José Afonso, Autobiografia, Cidade da Beira, 1967

1946. Não consegue completar o curso do liceu, por chumbo.

1947. Chumba novamente.

1948. Completa, finalmente, o curso dos liceus. Viaja com o Orfeão e com a Tuna Académica., quando não joga futebol na Académica de Coimbra.

1949. Inscreve-se no curso de Ciências Histórico-Filosóficas da Faculdade de Letras. Visita Angola e Moçambique integrado no Orfeão Académico da Universidade de Coimbra. Conhece uma costureira, Maria Amália de Oliveira, com quem casa em segredo, por oposição dos pais.

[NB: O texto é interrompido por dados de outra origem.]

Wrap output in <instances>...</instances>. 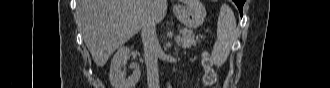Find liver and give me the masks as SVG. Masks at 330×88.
<instances>
[{
  "mask_svg": "<svg viewBox=\"0 0 330 88\" xmlns=\"http://www.w3.org/2000/svg\"><path fill=\"white\" fill-rule=\"evenodd\" d=\"M166 11L167 0H79L76 9L84 42L99 67L140 31L145 19L161 22Z\"/></svg>",
  "mask_w": 330,
  "mask_h": 88,
  "instance_id": "obj_1",
  "label": "liver"
}]
</instances>
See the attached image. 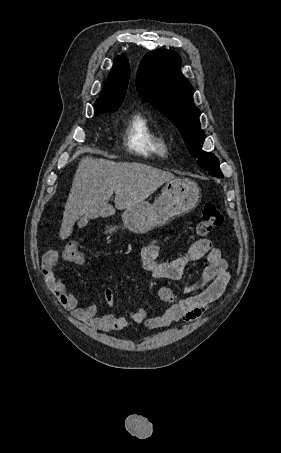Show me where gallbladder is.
<instances>
[{
  "label": "gallbladder",
  "instance_id": "1",
  "mask_svg": "<svg viewBox=\"0 0 281 453\" xmlns=\"http://www.w3.org/2000/svg\"><path fill=\"white\" fill-rule=\"evenodd\" d=\"M87 224H88V221L86 220V218H83V220H80L79 223L77 222L75 225L77 227L79 226V228H81V229H84V228H86Z\"/></svg>",
  "mask_w": 281,
  "mask_h": 453
}]
</instances>
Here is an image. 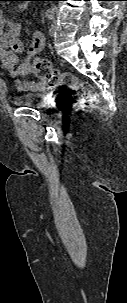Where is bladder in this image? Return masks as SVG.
<instances>
[{"label":"bladder","instance_id":"bladder-1","mask_svg":"<svg viewBox=\"0 0 127 303\" xmlns=\"http://www.w3.org/2000/svg\"><path fill=\"white\" fill-rule=\"evenodd\" d=\"M13 101L16 105L22 107L44 109L47 106L44 100L42 99V95L37 93L22 94L18 97H15Z\"/></svg>","mask_w":127,"mask_h":303}]
</instances>
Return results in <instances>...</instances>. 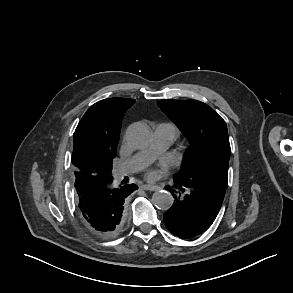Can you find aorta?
Here are the masks:
<instances>
[{
  "mask_svg": "<svg viewBox=\"0 0 293 293\" xmlns=\"http://www.w3.org/2000/svg\"><path fill=\"white\" fill-rule=\"evenodd\" d=\"M151 140V131L148 126L142 123H136L129 127L127 131V141L135 148L147 146ZM174 198L167 191L155 192L152 196L153 204L161 209L168 210L173 204Z\"/></svg>",
  "mask_w": 293,
  "mask_h": 293,
  "instance_id": "obj_1",
  "label": "aorta"
}]
</instances>
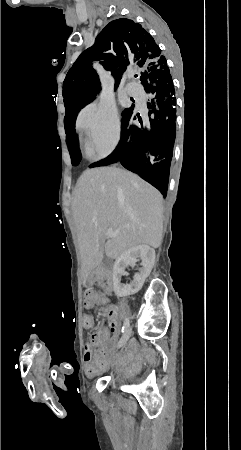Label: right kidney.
Here are the masks:
<instances>
[{
  "instance_id": "1",
  "label": "right kidney",
  "mask_w": 241,
  "mask_h": 450,
  "mask_svg": "<svg viewBox=\"0 0 241 450\" xmlns=\"http://www.w3.org/2000/svg\"><path fill=\"white\" fill-rule=\"evenodd\" d=\"M137 258L142 260V268L138 274H135L133 282L130 284H121L122 276H126V268L128 266H135ZM155 262V250L150 246H135L123 252L113 266V290L116 296L123 298V296H132L141 290L147 276H149Z\"/></svg>"
}]
</instances>
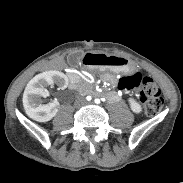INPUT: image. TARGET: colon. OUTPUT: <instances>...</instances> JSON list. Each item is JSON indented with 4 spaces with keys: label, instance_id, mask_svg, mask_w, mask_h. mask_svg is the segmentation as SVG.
<instances>
[{
    "label": "colon",
    "instance_id": "colon-1",
    "mask_svg": "<svg viewBox=\"0 0 183 183\" xmlns=\"http://www.w3.org/2000/svg\"><path fill=\"white\" fill-rule=\"evenodd\" d=\"M88 64L95 66L123 65L124 60L104 55H93L88 59ZM118 88L122 91L138 90L140 102L144 112L149 116L157 115L163 107V97L158 84L150 77L140 73H132L120 78Z\"/></svg>",
    "mask_w": 183,
    "mask_h": 183
}]
</instances>
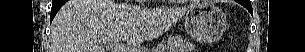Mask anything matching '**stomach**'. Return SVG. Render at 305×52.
Masks as SVG:
<instances>
[{
    "label": "stomach",
    "mask_w": 305,
    "mask_h": 52,
    "mask_svg": "<svg viewBox=\"0 0 305 52\" xmlns=\"http://www.w3.org/2000/svg\"><path fill=\"white\" fill-rule=\"evenodd\" d=\"M184 26L195 40L214 42L226 28V16L221 9L210 3H198L184 14Z\"/></svg>",
    "instance_id": "0dacf381"
}]
</instances>
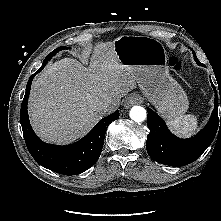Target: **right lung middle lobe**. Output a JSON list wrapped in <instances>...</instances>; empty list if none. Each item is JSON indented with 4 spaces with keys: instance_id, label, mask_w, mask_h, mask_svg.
I'll list each match as a JSON object with an SVG mask.
<instances>
[{
    "instance_id": "1",
    "label": "right lung middle lobe",
    "mask_w": 221,
    "mask_h": 221,
    "mask_svg": "<svg viewBox=\"0 0 221 221\" xmlns=\"http://www.w3.org/2000/svg\"><path fill=\"white\" fill-rule=\"evenodd\" d=\"M64 49H68V48L65 47V46L58 47V48H56L54 51H52V52L50 53V55H48L47 57L52 58L56 53H58L59 51L64 50ZM47 57H46V58H47Z\"/></svg>"
}]
</instances>
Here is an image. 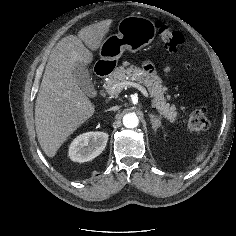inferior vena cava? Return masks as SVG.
<instances>
[{
	"mask_svg": "<svg viewBox=\"0 0 236 236\" xmlns=\"http://www.w3.org/2000/svg\"><path fill=\"white\" fill-rule=\"evenodd\" d=\"M119 109V106H113V107H111L109 110L110 111H116V110H118Z\"/></svg>",
	"mask_w": 236,
	"mask_h": 236,
	"instance_id": "602c4592",
	"label": "inferior vena cava"
}]
</instances>
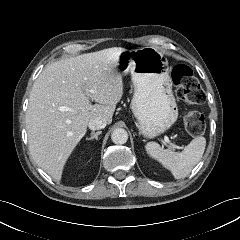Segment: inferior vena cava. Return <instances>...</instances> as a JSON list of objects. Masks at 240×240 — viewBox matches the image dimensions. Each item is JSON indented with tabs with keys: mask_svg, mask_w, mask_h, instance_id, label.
<instances>
[{
	"mask_svg": "<svg viewBox=\"0 0 240 240\" xmlns=\"http://www.w3.org/2000/svg\"><path fill=\"white\" fill-rule=\"evenodd\" d=\"M106 120L100 116L91 119L88 123V127L91 130H99L103 129L106 126Z\"/></svg>",
	"mask_w": 240,
	"mask_h": 240,
	"instance_id": "602c4592",
	"label": "inferior vena cava"
}]
</instances>
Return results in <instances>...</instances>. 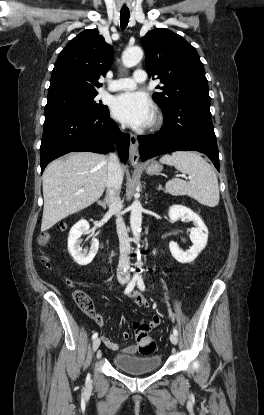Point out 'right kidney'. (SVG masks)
<instances>
[{"instance_id":"right-kidney-1","label":"right kidney","mask_w":264,"mask_h":415,"mask_svg":"<svg viewBox=\"0 0 264 415\" xmlns=\"http://www.w3.org/2000/svg\"><path fill=\"white\" fill-rule=\"evenodd\" d=\"M89 228V223L86 220L81 219L71 228L69 232L68 251L74 261L81 266L90 264L96 256L99 248V241L96 238H93L89 251L82 250V247L80 246V238L83 233L88 232Z\"/></svg>"}]
</instances>
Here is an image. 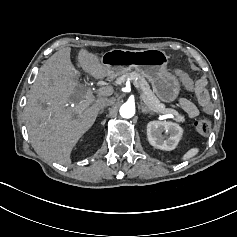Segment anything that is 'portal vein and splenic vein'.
<instances>
[{"label":"portal vein and splenic vein","mask_w":237,"mask_h":237,"mask_svg":"<svg viewBox=\"0 0 237 237\" xmlns=\"http://www.w3.org/2000/svg\"><path fill=\"white\" fill-rule=\"evenodd\" d=\"M133 87L137 90L139 88V86L133 81ZM139 92H140V89H139ZM143 100H145V103L148 105V108H150L151 110H154L158 113H161V112H169V113H172L178 120H182V117H180L177 113V111L175 110H172V109H159L158 107H156L153 103L149 102L148 100H146V96L140 92L139 94Z\"/></svg>","instance_id":"obj_1"}]
</instances>
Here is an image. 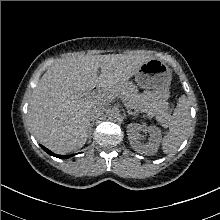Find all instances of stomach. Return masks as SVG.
Returning <instances> with one entry per match:
<instances>
[{"label": "stomach", "mask_w": 220, "mask_h": 220, "mask_svg": "<svg viewBox=\"0 0 220 220\" xmlns=\"http://www.w3.org/2000/svg\"><path fill=\"white\" fill-rule=\"evenodd\" d=\"M171 71L169 67L160 59H149L143 63L135 73L137 84L146 89L152 90L144 94L139 104L133 108L141 111H152L151 103L162 102L170 97Z\"/></svg>", "instance_id": "0dacf381"}]
</instances>
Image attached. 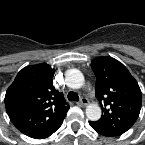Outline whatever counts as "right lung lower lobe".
<instances>
[{"instance_id":"obj_1","label":"right lung lower lobe","mask_w":145,"mask_h":145,"mask_svg":"<svg viewBox=\"0 0 145 145\" xmlns=\"http://www.w3.org/2000/svg\"><path fill=\"white\" fill-rule=\"evenodd\" d=\"M63 121L60 122L57 126H55L53 129L43 133V134H40V135H37V136H34L32 138H35V139H43V138H47L49 137L51 134H53L55 131H57L59 129V127L62 125Z\"/></svg>"}]
</instances>
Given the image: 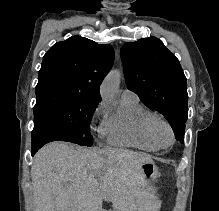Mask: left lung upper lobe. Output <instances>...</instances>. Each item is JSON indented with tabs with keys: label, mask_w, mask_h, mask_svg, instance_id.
Wrapping results in <instances>:
<instances>
[{
	"label": "left lung upper lobe",
	"mask_w": 219,
	"mask_h": 211,
	"mask_svg": "<svg viewBox=\"0 0 219 211\" xmlns=\"http://www.w3.org/2000/svg\"><path fill=\"white\" fill-rule=\"evenodd\" d=\"M128 89L161 113L175 138L184 140L188 117L187 81L177 57L156 37L127 42L120 50Z\"/></svg>",
	"instance_id": "1"
}]
</instances>
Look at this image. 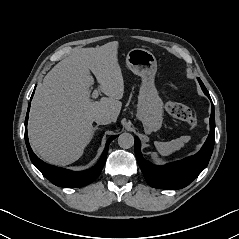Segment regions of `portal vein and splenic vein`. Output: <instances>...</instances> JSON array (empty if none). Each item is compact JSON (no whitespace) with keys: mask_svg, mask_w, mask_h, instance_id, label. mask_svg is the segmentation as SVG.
<instances>
[{"mask_svg":"<svg viewBox=\"0 0 239 239\" xmlns=\"http://www.w3.org/2000/svg\"><path fill=\"white\" fill-rule=\"evenodd\" d=\"M91 97L96 99L98 97V90H94Z\"/></svg>","mask_w":239,"mask_h":239,"instance_id":"obj_1","label":"portal vein and splenic vein"}]
</instances>
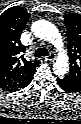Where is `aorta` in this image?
I'll return each mask as SVG.
<instances>
[{"instance_id": "obj_1", "label": "aorta", "mask_w": 81, "mask_h": 124, "mask_svg": "<svg viewBox=\"0 0 81 124\" xmlns=\"http://www.w3.org/2000/svg\"><path fill=\"white\" fill-rule=\"evenodd\" d=\"M31 30L36 37L52 43L60 51L55 64L53 65L54 74L64 76L69 69L68 56L63 49L61 34L54 24L46 20H38L32 24Z\"/></svg>"}]
</instances>
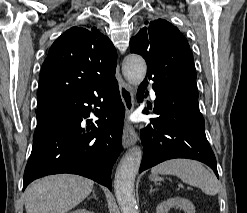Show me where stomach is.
Wrapping results in <instances>:
<instances>
[{"mask_svg": "<svg viewBox=\"0 0 247 213\" xmlns=\"http://www.w3.org/2000/svg\"><path fill=\"white\" fill-rule=\"evenodd\" d=\"M150 179H151L152 181H157V180H158V176H157V175H151V176H150Z\"/></svg>", "mask_w": 247, "mask_h": 213, "instance_id": "obj_1", "label": "stomach"}]
</instances>
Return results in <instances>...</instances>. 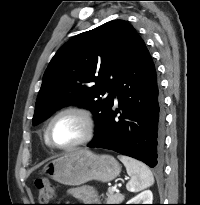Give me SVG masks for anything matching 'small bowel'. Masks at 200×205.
<instances>
[{"label": "small bowel", "mask_w": 200, "mask_h": 205, "mask_svg": "<svg viewBox=\"0 0 200 205\" xmlns=\"http://www.w3.org/2000/svg\"><path fill=\"white\" fill-rule=\"evenodd\" d=\"M69 194L76 197V198H79L82 200H87V201L95 200V198H96L94 191L84 189V188L71 189L69 191Z\"/></svg>", "instance_id": "small-bowel-1"}]
</instances>
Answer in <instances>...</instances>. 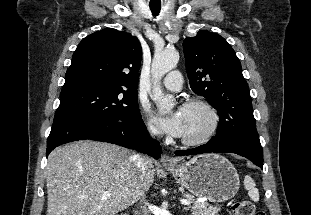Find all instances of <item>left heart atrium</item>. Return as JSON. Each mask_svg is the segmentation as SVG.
Returning a JSON list of instances; mask_svg holds the SVG:
<instances>
[{"label": "left heart atrium", "instance_id": "left-heart-atrium-1", "mask_svg": "<svg viewBox=\"0 0 311 215\" xmlns=\"http://www.w3.org/2000/svg\"><path fill=\"white\" fill-rule=\"evenodd\" d=\"M158 122L162 129L176 137H181L185 128V115L182 108L175 110L174 112L158 117Z\"/></svg>", "mask_w": 311, "mask_h": 215}]
</instances>
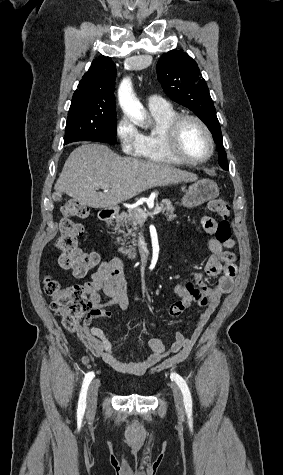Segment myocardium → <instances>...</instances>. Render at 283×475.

1953. Em Janeiro nasce José Manuel, o seu primeiro filho. Dá explicações e trabalha como revisor no Diário de Coimbra. Grava os seus dois primeiros discos, no Emissor Regional de Coimbra da Emissora Nacional - dois discos de 78 rotações com fados de Coimbra, editados pela Alvorada. Não existe qualquer exemplar desses discos. Cumpre serviço militar obrigatório em Mafra. Mobilizado para Macau, livra-se por motivos de saúde. Fica a cumprir serviço em Coimbra.

1954. Passa por grandes dificuldades económicas para sustentar a família, ao que se junta a crise conjugal muito sentida. Nasce a filha Helena.

1955. Termina o serviço militar e vai para Mangualde dar aulas (até 1956) num colégio privado. Inicia-se o processo de separação.

1956. Lecciona em Aljustrel e Lagos até 1957. É editado o seu primeiro EP, “Fados de Coimbra”. Um LP, também intitulado "Fados de Coimbra", é gravado em parceria com Luiz Goes.

1958. Lecciona em Faro. Passa por graves dificuldades económicas e envia os dois filhos para junto dos avós em Moçambique. Impressiona-se com a campanha eleitoral de Humberto Delgado. Faz uma digressão por Angola como vocalista do Conjunto Ligeiro da Tuna Académica.

1959. Frequenta colectividades populares onde canta regularmente.

1960. Edita “Balada do Outono”.


(1) Na tradição coimbrã são os estudantes do Liceu.